Medical licensing boards are bound by the Americans with Disabilities Act (ADA). If Konopka had a disability, New Hampshire would be required to accommodate the disability.
The problem would be that there isn’t a recognized disability. Disabilities must be mental or physical. Refusing to learn or being unable to use a computer is not a recognized mental or physical disability. However, even if a learning disability that prevents a person from using a computer were a recognized mental disability, there is still no explanation for why Konopka cannot find someone else to assist her.
Konopka’s Solution is in Politics, Not Law
However, the issue isn’t whether Konopka can learn the system that the state has mandated to combat opioids. Konopka herself has said: “Even if I knew how to use it, I would be unwilling. I cannot compromise the patient’s health or life for a system, I refuse to.” Many of her patients, as many as 30, have testified that Konopka spends significant time with them, as much as two hours per appointment. Konopka declines to follow the practice of using electronic records to diagnose patients because she is experienced enough to diagnose a patient just by examining and talking with them.
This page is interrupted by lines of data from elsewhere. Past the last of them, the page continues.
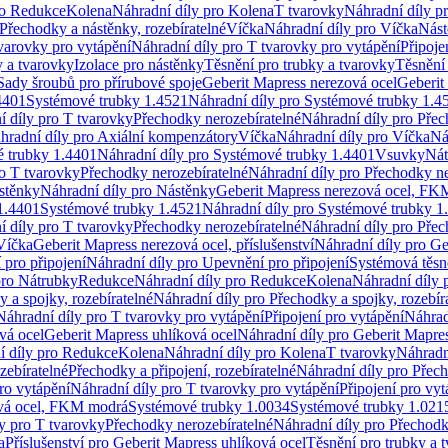
ro Redukce
Kolena
Náhradní díly pro Kolena
T tvarovky
Náhradní díly p
Přechodky a nástěnky, rozebíratelné
Víčka
Náhradní díly pro Víčka
Nást
varovky pro vytápění
Náhradní díly pro T tvarovky pro vytápění
Připoje
y a tvarovky
Izolace pro nástěnky
Těsnění pro trubky a tvarovky
Těsnění
Sady šroubů pro přírubové spoje
Geberit Mapress nerezová ocel
Geberit
4401
Systémové trubky 1.4521
Náhradní díly pro Systémové trubky 1.4
í díly pro T tvarovky
Přechodky nerozebíratelné
Náhradní díly pro Přec
hradní díly pro Axiální kompenzátory
Víčka
Náhradní díly pro Víčka
Ná
 trubky 1.4401
Náhradní díly pro Systémové trubky 1.4401
Vsuvky
Nát
ro T tvarovky
Přechodky nerozebíratelné
Náhradní díly pro Přechodky ne
stěnky
Náhradní díly pro Nástěnky
Geberit Mapress nerezová ocel, F
1.4401
Systémové trubky 1.4521
Náhradní díly pro Systémové trubky 1
í díly pro T tvarovky
Přechodky nerozebíratelné
Náhradní díly pro Přec
Víčka
Geberit Mapress nerezová ocel, příslušenství
Náhradní díly pro Ge
pro připojení
Náhradní díly pro Upevnění pro připojení
Systémová těsn
pro Nátrubky
Redukce
Náhradní díly pro Redukce
Kolena
Náhradní díly 
 a spojky, rozebíratelné
Náhradní díly pro Přechodky a spojky, rozebír
Náhradní díly pro T tvarovky pro vytápění
Připojení pro vytápění
Náhrad
vá ocel
Geberit Mapress uhlíková ocel
Náhradní díly pro Geberit Mapres
í díly pro Redukce
Kolena
Náhradní díly pro Kolena
T tvarovky
Náhradn
zebíratelné
Přechodky a připojení, rozebíratelné
Náhradní díly pro Přech
ro vytápění
Náhradní díly pro T tvarovky pro vytápění
Připojení pro vyt
ová ocel, FKM modrá
Systémové trubky 1.0034
Systémové trubky 1.021
y pro T tvarovky
Přechodky nerozebíratelné
Náhradní díly pro Přechodk
a
Příslušenství pro Geberit Mapress uhlíková ocel
Těsnění pro trubky a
It seems Konopka’s problem is political rather than legal. New Hampshire recognized a drug problem in their state and took a step to stop it, by requiring all license doctors to use an electronic system to track what kinds of drugs and how much the doctors are prescribing. Dr. Konopka refused to follow the regulations and surrendered her medical license.
As long as New Hampshire has a valid reason to enact their electronic program – drug safety is a valid concern, then the regulation cannot be overturned. If Konopka and other doctors in her position disagree, they should speak with their state representatives to either find a new regulation that they agree with or to create an exception in the regulation.